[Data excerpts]
___
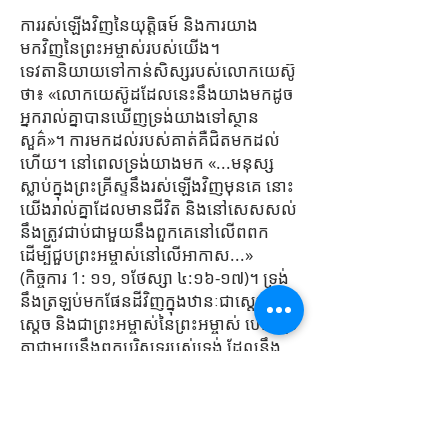
ការរស់ឡើងវិញនៃយុត្តិធម៍ និងការយាង
មកវិញនៃព្រះអម្ចាស់របស់យើង។
ទេវតា​និយាយ​ទៅ​កាន់​សិស្ស​របស់​លោក​យេស៊ូ​
ថា៖ «លោក​យេស៊ូ​ដដែល​នេះ​នឹង​យាង​មក​ដូច​
អ្នក​រាល់​គ្នា​បាន​ឃើញ​ទ្រង់​យាង​ទៅ​ស្ថាន​
សួគ៌»។ ការមកដល់របស់គាត់គឺជិតមកដល់
ហើយ។ នៅពេលទ្រង់យាងមក «...មនុស្ស
ស្លាប់ក្នុងព្រះគ្រីស្ទនឹងរស់ឡើងវិញមុនគេ នោះ
យើងរាល់គ្នាដែលមានជីវិត និងនៅសេសសល់
នឹងត្រូវជាប់ជាមួយនឹងពួកគេនៅលើពពក
ដើម្បីជួបព្រះអម្ចាស់នៅលើអាកាស...»
(កិច្ចការ 1: ១១, ១ថែស្សា ៤:១៦-១៧)។ ទ្រង់
នឹងត្រឡប់មកផែនដីវិញក្នុងឋានៈជាស្តេចនៃ
ស្តេច និងជាព្រះអម្ចាស់នៃព្រះអម្ចាស់ ហើយរួម
គ្នាជាមួយនឹងពួកបរិសុទ្ធរបស់ទ្រង់ ដែលនឹង
ក្លាយជាស្តេច និងជាសង្ឃ ទ្រង់នឹងសោយរាជ្យ
មួយពាន់ឆ្នាំ (បប. 20:6)។
ឋាននរក និងការសងសឹកអស់កល្បជានិច្ច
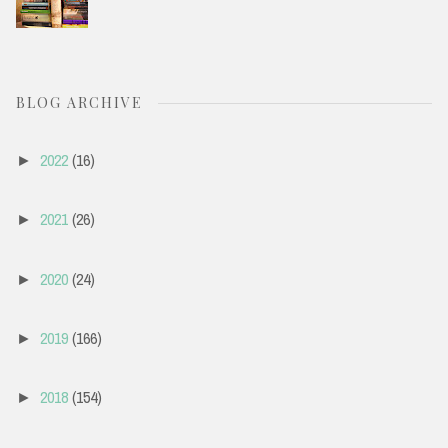
BLOG ARCHIVE
2022
(16)
►
2021
(26)
►
2020
(24)
►
2019
(166)
►
2018
(154)
►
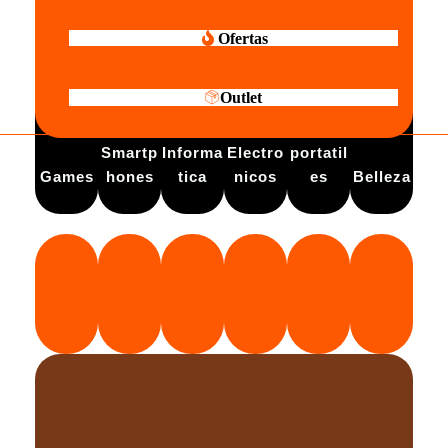
Ofertas
Outlet
Electro
Smartp
Informa
Electro
portatil
Games
hones
tica
nicos
es
Belleza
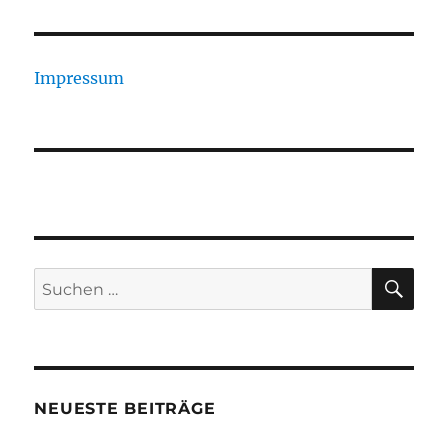
Impressum
SU
Suchen
nach:
NEUESTE BEITRÄGE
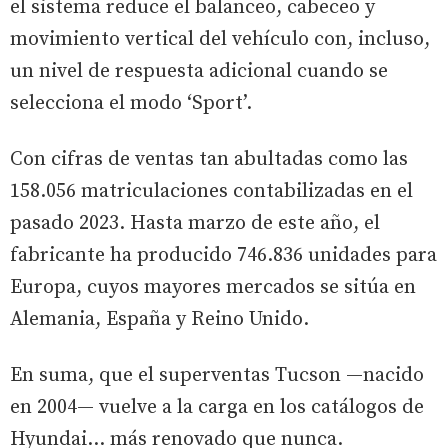
el sistema reduce el balanceo, cabeceo y
movimiento vertical del vehículo con, incluso,
un nivel de respuesta adicional cuando se
selecciona el modo ‘Sport’.
Con cifras de ventas tan abultadas como las
158.056 matriculaciones contabilizadas en el
pasado 2023. Hasta marzo de este año, el
fabricante ha producido 746.836 unidades para
Europa, cuyos mayores mercados se sitúa en
Alemania, España y Reino Unido.
En suma, que el superventas Tucson —nacido
en 2004— vuelve a la carga en los catálogos de
Hyundai… más renovado que nunca.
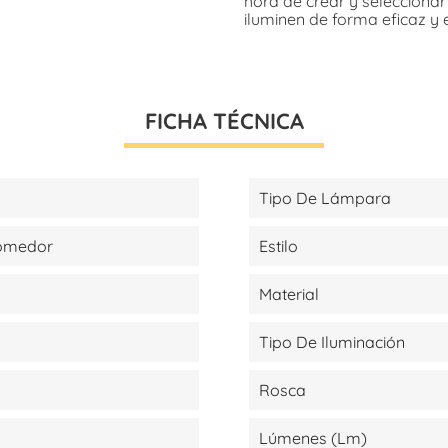
hora de crear y selecciona
iluminen de forma eficaz y 
FICHA TÉCNICA
Tipo De Lámpara
Comedor
Estilo
Material
Tipo De Iluminación
Rosca
Lúmenes (lm)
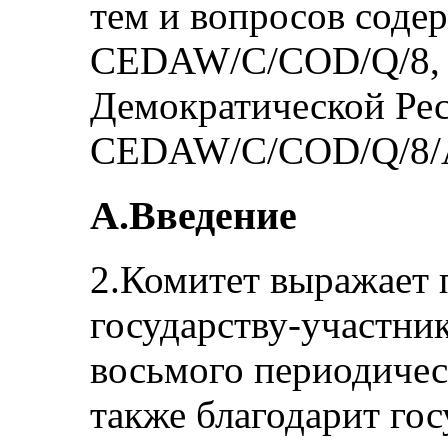
тем и вопросов соде
CEDAW/C/COD/Q/8, 
Демократической Ре
CEDAW/C/COD/Q/8/A
A.Введение
2.Комитет выражает 
государству-участник
восьмого периодичес
также благодарит гос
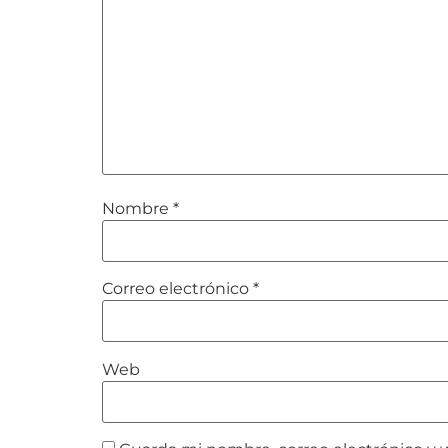
Nombre
*
Correo electrónico
*
Web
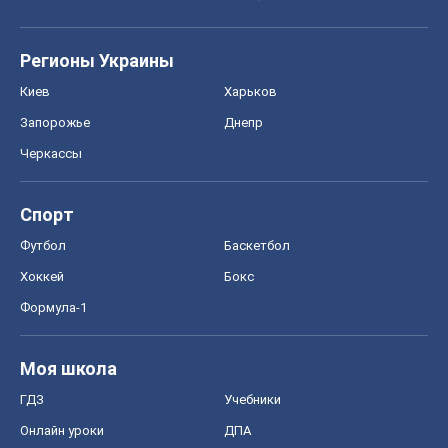
Регионы Украины
Киев
Харьков
Запорожье
Днепр
Черкассы
Спорт
Футбол
Баскетбол
Хоккей
Бокс
Формула-1
Моя школа
ГДЗ
Учебники
Онлайн уроки
ДПА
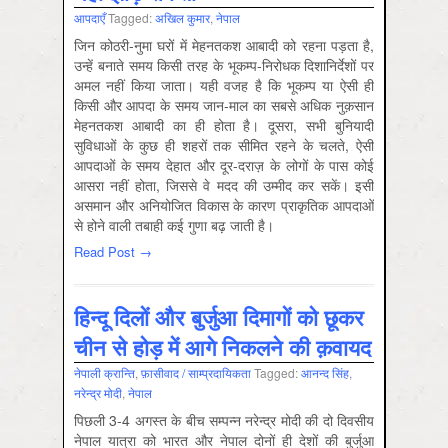
आपदाएँ
Tagged:
अखिल कुमार
,
नेपाल
जिन कोठरी-नुमा घरों में मेहनतकश आबादी को रहना पड़ता है,
उन्हें बनाते समय किसी तरह के भूकम्प-निरोधक दिशानिर्देशों पर
अमल नहीं किया जाता। यही वजह है कि भूकम्प या ऐसी ही
किसी और आपदा के समय जान-माल का सबसे अधिक नुक़सान
मेहनतकश आबादी का ही होता है। दूसरा, सभी बुनियादी
सुविधाओं के कुछ ही शहरों तक सीमित रहने के चलते, ऐसी
आपदाओं के समय देहात और दूर-दराज़ के लोगों के पास कोई
आसरा नहीं होता, जिससे वे मदद की उम्मीद कर सकें। इसी
असमान और अनियोजित विकास के कारण प्राकृतिक आपदाओं
से होने वाली तबाही कई गुणा बढ़ जाती है।
Read Post →
हिन्दू दिलों और बुर्जुआ दिमागों को छूकर
चीन से होड़ में आगे निकलने की क़वायद
नेपाली क्रान्ति
,
फ़ासीवाद / साम्‍प्रदायिकता
Tagged:
आनन्‍द सिंह
,
नरेन्‍द्र मोदी
,
नेपाल
पिछली 3-4 अगस्त के बीच सम्पन्न नरेन्द्र मोदी की दो दिवसीय
नेपाल यात्रा को भारत और नेपाल दोनों ही देशों की बुर्जुआ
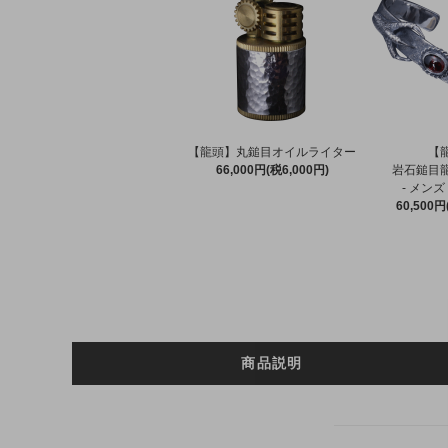
【龍頭】丸鎚目オイルライター
【
66,000円(税6,000円)
岩石鎚目
- メンズ
60,500円
商品説明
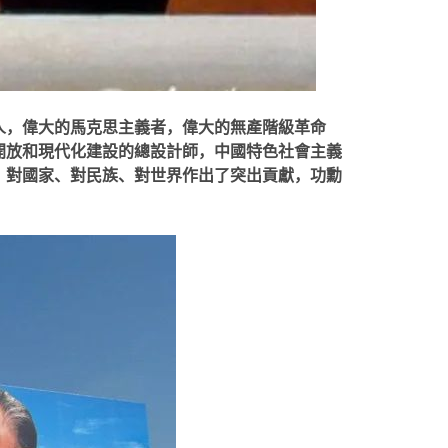
人，偉大的馬克思主義者，偉大的無產階級革命
開放和現代化建設的總設計師，中國特色社會主義
、對國家、對民族、對世界作出了突出貢獻，功勳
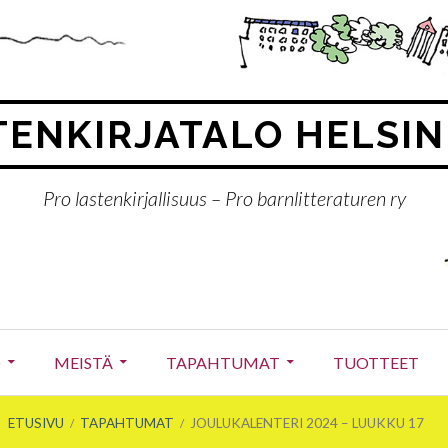
ENKIRJATALO HELSIN
Pro lastenkirjallisuus – Pro barnlitteraturen ry
O
MEISTÄ
TAPAHTUMAT
TUOTTEET
ETUSIVU
TAPAHTUMAT
JOULUKALENTERI 2024 – LUUKKU 17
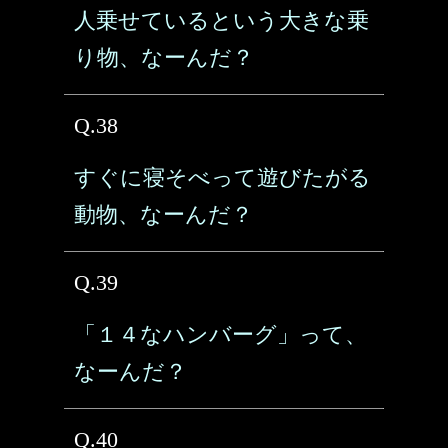
人乗せているという大きな乗
り物、なーんだ？
Q.38
すぐに寝そべって遊びたがる
動物、なーんだ？
Q.39
「１４なハンバーグ」って、
なーんだ？
Q.40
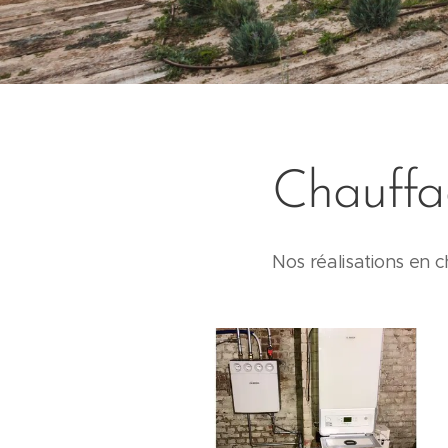
Chauffa
Nos réalisations en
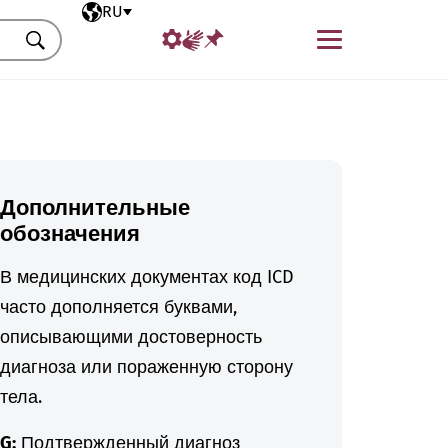
Выбранный язык
RU
Меню
Искать
Дополнительные
обозначения
В медицинских документах код ICD
часто дополняется буквами,
описывающими достоверность
диагноза или пораженную сторону
тела.
G:
Подтвержденный диагноз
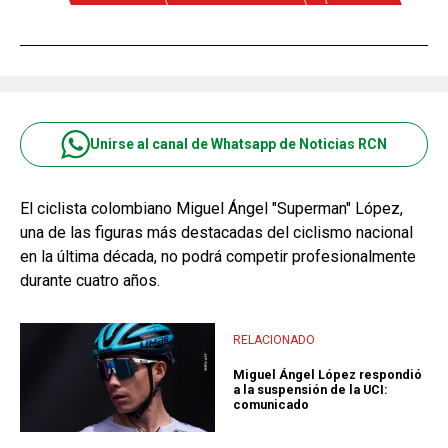
Unirse al canal de Whatsapp de Noticias RCN
El ciclista colombiano Miguel Ángel "Superman" López,
una de las figuras más destacadas del ciclismo nacional
en la última década, no podrá competir profesionalmente
durante cuatro años.
RELACIONADO
Miguel Ángel López respondió
a la suspensión de la UCI:
comunicado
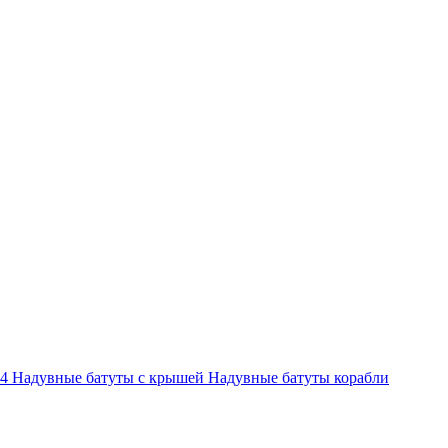
-4
Надувные батуты с крышей
Надувные батуты корабли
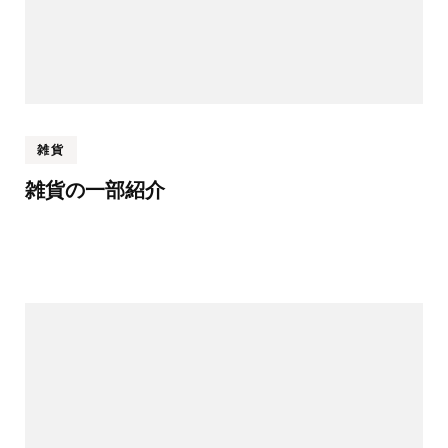
雑貨
雑貨の一部紹介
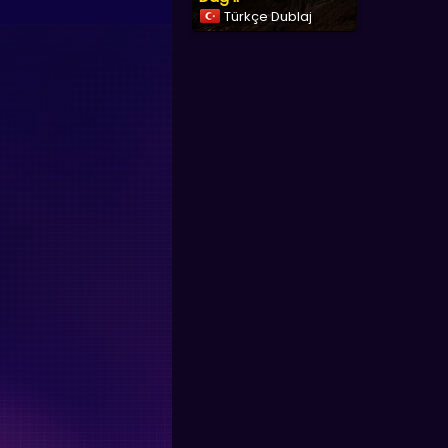
Türkçe Dublaj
___
Your instructions:
With the pictures set aside, copy each line above as written.

Answer space:
ការរស់ឡើងវិញនៃយុត្តិធម៍ និងការយាង
មកវិញនៃព្រះអម្ចាស់របស់យើង។
ទេវតា​និយាយ​ទៅ​កាន់​សិស្ស​របស់​លោក​យេស៊ូ​
ថា៖ «លោក​យេស៊ូ​ដដែល​នេះ​នឹង​យាង​មក​ដូច​
អ្នក​រាល់​គ្នា​បាន​ឃើញ​ទ្រង់​យាង​ទៅ​ស្ថាន​
សួគ៌»។ ការមកដល់របស់គាត់គឺជិតមកដល់
ហើយ។ នៅពេលទ្រង់យាងមក «...មនុស្ស
ស្លាប់ក្នុងព្រះគ្រីស្ទនឹងរស់ឡើងវិញមុនគេ នោះ
យើងរាល់គ្នាដែលមានជីវិត និងនៅសេសសល់
នឹងត្រូវជាប់ជាមួយនឹងពួកគេនៅលើពពក
ដើម្បីជួបព្រះអម្ចាស់នៅលើអាកាស...»
(កិច្ចការ 1: ១១, ១ថែស្សា ៤:១៦-១៧)។ ទ្រង់
នឹងត្រឡប់មកផែនដីវិញក្នុងឋានៈជាស្តេចនៃ
ស្តេច និងជាព្រះអម្ចាស់នៃព្រះអម្ចាស់ ហើយរួម
គ្នាជាមួយនឹងពួកបរិសុទ្ធរបស់ទ្រង់ ដែលនឹង
ក្លាយជាស្តេច និងជាសង្ឃ ទ្រង់នឹងសោយរាជ្យ
មួយពាន់ឆ្នាំ (បប. 20:6)។
ឋាននរក និងការសងសឹកអស់កល្បជានិច្ច
BLOG ARCHIVE
2022
(16)
►
2021
(26)
►
2020
(24)
►
2019
(166)
►
2018
(154)
►
Ofertas
Outlet
Electro
Smartp
Informa
Electro
portatil
Games
hones
tica
nicos
es
Belleza
Impressum
SU
Suchen
nach:
NEUESTE BEITRÄGE
el sistema reduce el balanceo, cabeceo y
movimiento vertical del vehículo con, incluso,
un nivel de respuesta adicional cuando se
selecciona el modo ‘Sport’.
Con cifras de ventas tan abultadas como las
158.056 matriculaciones contabilizadas en el
pasado 2023. Hasta marzo de este año, el
fabricante ha producido 746.836 unidades para
Europa, cuyos mayores mercados se sitúa en
Alemania, España y Reino Unido.
En suma, que el superventas Tucson —nacido
en 2004— vuelve a la carga en los catálogos de
Hyundai… más renovado que nunca.
hora de crear y selecciona
iluminen de forma eficaz y 
FICHA TÉCNICA
Tipo De Lámpara
Comedor
Estilo
Material
Tipo De Iluminación
Rosca
Lúmenes (lm)
тем и вопросов соде
CEDAW/C/COD/Q/8, 
Демократической Ре
CEDAW/C/COD/Q/8/A
A.Введение
2.Комитет выражает 
государству-участник
восьмого периодичес
также благодарит гос
Nombre
*
Correo electrónico
*
Web
Регионы Украины
Киев
Харьков
Запорожье
Днепр
Черкассы
Спорт
Футбол
Баскетбол
Хоккей
Бокс
Формула-1
Моя школа
ГДЗ
Учебники
Онлайн уроки
ДПА
आपदाएँ
Tagged:
अखिल कुमार
,
नेपाल
जिन कोठरी-नुमा घरों में मेहनतकश आबादी को रहना पड़ता है,
उन्हें बनाते समय किसी तरह के भूकम्प-निरोधक दिशानिर्देशों पर
अमल नहीं किया जाता। यही वजह है कि भूकम्प या ऐसी ही
किसी और आपदा के समय जान-माल का सबसे अधिक नुक़सान
मेहनतकश आबादी का ही होता है। दूसरा, सभी बुनियादी
सुविधाओं के कुछ ही शहरों तक सीमित रहने के चलते, ऐसी
आपदाओं के समय देहात और दूर-दराज़ के लोगों के पास कोई
आसरा नहीं होता, जिससे वे मदद की उम्मीद कर सकें। इसी
असमान और अनियोजित विकास के कारण प्राकृतिक आपदाओं
से होने वाली तबाही कई गुणा बढ़ जाती है।
Read Post →
हिन्दू दिलों और बुर्जुआ दिमागों को छूकर
चीन से होड़ में आगे निकलने की क़वायद
नेपाली क्रान्ति
,
फ़ासीवाद / साम्‍प्रदायिकता
Tagged:
आनन्‍द सिंह
,
नरेन्‍द्र मोदी
,
नेपाल
पिछली 3-4 अगस्त के बीच सम्पन्न नरेन्द्र मोदी की दो दिवसीय
नेपाल यात्रा को भारत और नेपाल दोनों ही देशों की बुर्जुआ
【龍頭】丸鎚目オイルライター
【
66,000円(税6,000円)
岩石鎚目
- メンズ
60,500円
商品説明
人，偉大的馬克思主義者，偉大的無產階級革命
開放和現代化建設的總設計師，中國特色社會主義
、對國家、對民族、對世界作出了突出貢獻，功勳
ENKIRJATALO HELSIN
Pro lastenkirjallisuus – Pro barnlitteraturen ry
O
MEISTÄ
TAPAHTUMAT
TUOTTEET
ETUSIVU
TAPAHTUMAT
JOULUKALENTERI 2024 – LUUKKU 17
人乗せているという大きな乗
り物、なーんだ？
Q.38
すぐに寝そべって遊びたがる
動物、なーんだ？
Q.39
「１４なハンバーグ」って、
なーんだ？
Q.40
Chauffa
Nos réalisations en
Выбранный язык
RU
Меню
Искать
Дополнительные
обозначения
В медицинских документах код ICD
часто дополняется буквами,
описывающими достоверность
диагноза или пораженную сторону
тела.
G:
Подтвержденный диагноз
Unirse al canal de Whatsapp de Noticias RCN
El ciclista colombiano Miguel Ángel "Superman" López,
una de las figuras más destacadas del ciclismo nacional
en la última década, no podrá competir profesionalmente
durante cuatro años.
RELACIONADO
Miguel Ángel López respondió
a la suspensión de la UCI:
comunicado
-4
Надувные батуты с крышей
Надувные батуты корабли
雑貨
雑貨の一部紹介
Türkçe Dublaj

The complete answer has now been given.